Attempts have been made to develop vaccines for WNV. In particular, killed virus vaccines, a live attenuated chimeric virus vaccine and passive immunization with WNV-immune serum have been studied. Tesh et al., Emerg. Infect. Dis. (2002) 8:1392-1397; Malkinson et al., Ann. N.Y. Acad. Sci. (2001) 951:255-261; Monath et al., Curr. Drug Targets Infect. Disord. (2001) 1:37-50. The WNV E protein has been produced recombinantly and administered to mice. See, U.S. Patent Publication No. 2003/0148261; Wang et al., J. Immunol. (2001) 167:5273-5277. Wang et al., Ann. NY Acad. Sci. (2001) 951:325-327 report the passive immunization of mice with rabbit anti-E protein sera. PCT Publication No. WO 02/083903 describes the use of WNV peptides in vaccines.
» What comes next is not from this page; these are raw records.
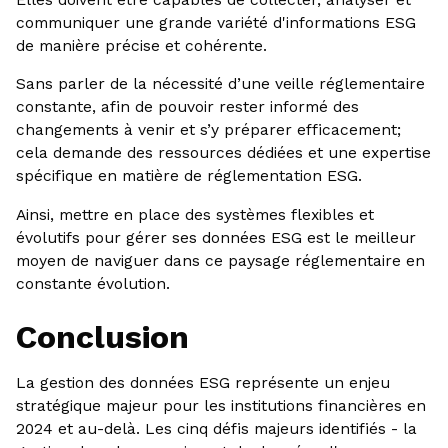
communiquer une grande variété d'informations ESG
de manière précise et cohérente.
Sans parler de la nécessité d’une veille réglementaire
constante, afin de pouvoir rester informé des
changements à venir et s’y préparer efficacement;
cela demande des ressources dédiées et une expertise
spécifique en matière de réglementation ESG.
Ainsi, mettre en place des systèmes flexibles et
évolutifs pour gérer ses données ESG est le meilleur
moyen de naviguer dans ce paysage réglementaire en
constante évolution.
Conclusion
La gestion des données ESG représente un enjeu
stratégique majeur pour les institutions financières en
2024 et au-delà. Les cinq défis majeurs identifiés - la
DNA vaccines including either WNV PrM-E or C have also been studied. See, Davis et al., J. Virol. (2001) 75:4040-4047; Chang et al., Ann. NY Acad. Sci. (2001) 951:272-285; Yang et al., J. Infect. Dis. (2001) 184:809-816; U.S. Patent Publication Nos. 2003/0022849, 2003/0104008 and 2003/0091595. For example, Davis et al. J. Virol. (2001) 75:4040-4047 describes a DNA construct encoding PrM and E proteins under the control of the Japanese encephalitis virus signal sequence. The recombinant antigen expressed by the construct is assembled and secreted in the form of extracellular subviral particles. U.S. Patent Publication No. 2002/0164349 reports the recombinant production of a WNV capsid protein and immunization using a plasmid encoding the capsid.
Nevertheless, there remains an urgent need for immunogenic reagents for use in vaccines and as diagnostics for WNV.